Body Parts: Chapter One
My ancient Grand Wagoneer skidded as I hooked a right into the Office of the Chief Medical Examiner's parking lot. I skated across the lot, the wind snaking beneath my down coat, as I fantasized about hiking flower-filled hills on a steamy summer day. That got me through the side door and into the warm.
I was late. I'd missed the daily staff meeting at nine, the MGAP meeting I'd called at ten, and the autopsy I'd planned to attend, which was scheduled for eleven.
Starved, I chomped down on a pistachio muffin while I shrugged out of my coat and slipped off my Bean boots. I tossed Kim Ito's file on the desk. She was the reason I was late. Meeting with her had been worth it--had it ever--but I'd play catch-up for the rest of the day.
I freshened Penny's water. She's my pal, my bud, my confidant, and a three-legged German shepherd who's a former Canine Corps police dog. I gave Pen a pat and a treat, waved at the MGAP counselors in our central office, and flew into my noon group session.
"Hey," I said.
Arlo pulled his harmonica from his pressed overalls and blew a melancholy tune.
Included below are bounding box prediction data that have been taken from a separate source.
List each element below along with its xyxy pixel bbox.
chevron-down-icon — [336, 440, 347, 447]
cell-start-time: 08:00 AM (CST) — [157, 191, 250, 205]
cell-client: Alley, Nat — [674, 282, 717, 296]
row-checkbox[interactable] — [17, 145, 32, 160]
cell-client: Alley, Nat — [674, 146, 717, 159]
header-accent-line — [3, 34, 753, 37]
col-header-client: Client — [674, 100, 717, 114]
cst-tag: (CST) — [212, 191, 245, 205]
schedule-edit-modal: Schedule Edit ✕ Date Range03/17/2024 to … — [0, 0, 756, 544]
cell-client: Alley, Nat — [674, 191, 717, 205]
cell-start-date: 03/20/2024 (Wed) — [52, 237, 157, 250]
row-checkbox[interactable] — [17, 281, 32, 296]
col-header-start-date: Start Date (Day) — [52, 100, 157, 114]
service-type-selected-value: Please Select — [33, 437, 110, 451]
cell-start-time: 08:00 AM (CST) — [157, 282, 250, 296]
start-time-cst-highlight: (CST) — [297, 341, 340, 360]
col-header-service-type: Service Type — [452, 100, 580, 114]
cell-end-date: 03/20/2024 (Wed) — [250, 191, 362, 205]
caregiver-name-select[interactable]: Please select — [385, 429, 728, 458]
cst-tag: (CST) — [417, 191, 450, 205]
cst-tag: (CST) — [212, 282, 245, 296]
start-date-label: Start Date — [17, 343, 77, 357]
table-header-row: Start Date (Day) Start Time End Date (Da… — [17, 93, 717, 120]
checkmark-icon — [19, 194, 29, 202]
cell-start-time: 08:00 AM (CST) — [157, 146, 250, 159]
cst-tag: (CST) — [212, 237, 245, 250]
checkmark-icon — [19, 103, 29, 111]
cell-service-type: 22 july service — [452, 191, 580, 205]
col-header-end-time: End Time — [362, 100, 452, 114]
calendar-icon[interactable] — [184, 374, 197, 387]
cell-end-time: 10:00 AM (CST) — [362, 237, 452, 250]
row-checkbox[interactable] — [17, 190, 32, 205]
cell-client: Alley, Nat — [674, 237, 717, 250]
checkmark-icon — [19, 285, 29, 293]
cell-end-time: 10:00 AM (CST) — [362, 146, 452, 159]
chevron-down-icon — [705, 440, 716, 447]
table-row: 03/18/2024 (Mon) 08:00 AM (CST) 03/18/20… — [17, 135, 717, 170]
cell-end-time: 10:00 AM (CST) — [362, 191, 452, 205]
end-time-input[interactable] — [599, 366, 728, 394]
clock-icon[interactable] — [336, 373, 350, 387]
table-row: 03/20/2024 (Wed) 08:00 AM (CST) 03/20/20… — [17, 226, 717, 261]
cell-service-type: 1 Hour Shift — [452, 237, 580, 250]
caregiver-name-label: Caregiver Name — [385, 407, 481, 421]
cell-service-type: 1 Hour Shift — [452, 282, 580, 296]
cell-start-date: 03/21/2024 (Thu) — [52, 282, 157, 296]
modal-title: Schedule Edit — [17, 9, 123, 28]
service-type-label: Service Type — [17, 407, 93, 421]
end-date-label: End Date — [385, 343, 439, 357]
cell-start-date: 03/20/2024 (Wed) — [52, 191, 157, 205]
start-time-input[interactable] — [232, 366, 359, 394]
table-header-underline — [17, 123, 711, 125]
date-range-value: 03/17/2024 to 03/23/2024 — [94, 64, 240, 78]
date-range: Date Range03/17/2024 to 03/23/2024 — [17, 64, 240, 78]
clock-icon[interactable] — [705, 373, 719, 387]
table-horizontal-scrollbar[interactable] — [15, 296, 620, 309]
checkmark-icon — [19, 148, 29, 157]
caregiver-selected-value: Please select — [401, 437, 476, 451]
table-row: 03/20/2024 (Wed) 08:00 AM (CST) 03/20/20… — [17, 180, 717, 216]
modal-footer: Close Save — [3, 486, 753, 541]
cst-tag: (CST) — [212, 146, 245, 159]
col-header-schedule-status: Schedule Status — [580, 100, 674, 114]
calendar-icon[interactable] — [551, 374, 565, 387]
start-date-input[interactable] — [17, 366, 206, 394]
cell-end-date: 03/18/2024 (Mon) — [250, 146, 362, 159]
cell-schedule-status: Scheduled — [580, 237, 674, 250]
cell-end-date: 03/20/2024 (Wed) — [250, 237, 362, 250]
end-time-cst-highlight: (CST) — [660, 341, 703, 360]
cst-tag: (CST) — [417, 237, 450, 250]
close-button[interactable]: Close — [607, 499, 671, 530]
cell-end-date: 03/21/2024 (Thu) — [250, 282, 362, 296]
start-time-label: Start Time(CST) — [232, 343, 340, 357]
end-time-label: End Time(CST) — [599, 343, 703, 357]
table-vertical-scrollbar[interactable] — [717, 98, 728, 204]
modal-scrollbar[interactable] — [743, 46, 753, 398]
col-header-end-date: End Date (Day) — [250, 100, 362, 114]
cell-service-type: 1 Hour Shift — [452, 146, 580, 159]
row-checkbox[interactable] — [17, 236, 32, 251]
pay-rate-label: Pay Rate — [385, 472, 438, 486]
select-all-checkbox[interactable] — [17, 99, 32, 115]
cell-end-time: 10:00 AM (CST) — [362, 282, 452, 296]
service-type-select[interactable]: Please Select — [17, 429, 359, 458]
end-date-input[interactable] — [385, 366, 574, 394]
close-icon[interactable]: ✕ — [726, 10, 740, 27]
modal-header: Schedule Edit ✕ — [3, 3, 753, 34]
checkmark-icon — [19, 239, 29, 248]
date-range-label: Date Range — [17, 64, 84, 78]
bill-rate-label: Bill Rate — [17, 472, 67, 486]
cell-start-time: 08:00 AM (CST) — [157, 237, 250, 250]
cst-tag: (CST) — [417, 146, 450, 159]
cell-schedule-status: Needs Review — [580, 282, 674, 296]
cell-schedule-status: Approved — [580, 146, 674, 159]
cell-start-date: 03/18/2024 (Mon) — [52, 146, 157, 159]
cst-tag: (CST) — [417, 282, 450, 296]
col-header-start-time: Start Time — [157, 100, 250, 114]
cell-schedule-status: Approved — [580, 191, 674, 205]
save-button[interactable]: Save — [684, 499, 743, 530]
Like always, Christy waved "hello" with one of her red braids. Mary and Donna, our two associate counselors, looked relieved, probably because Roland Blessing was being a pain in the ass, per usual. Blessing glowered before he gave me his back.
"How goes it, all?" I said to the group.
"Why do you always start with that?" Blessing said.
"I'm open to suggestions, Roland."
Blessing sat soldier-straight, face tight with anger, running a hand across his thin pomaded hair. "Ya know, I'm the only bloke that's forced to be here. It sucks."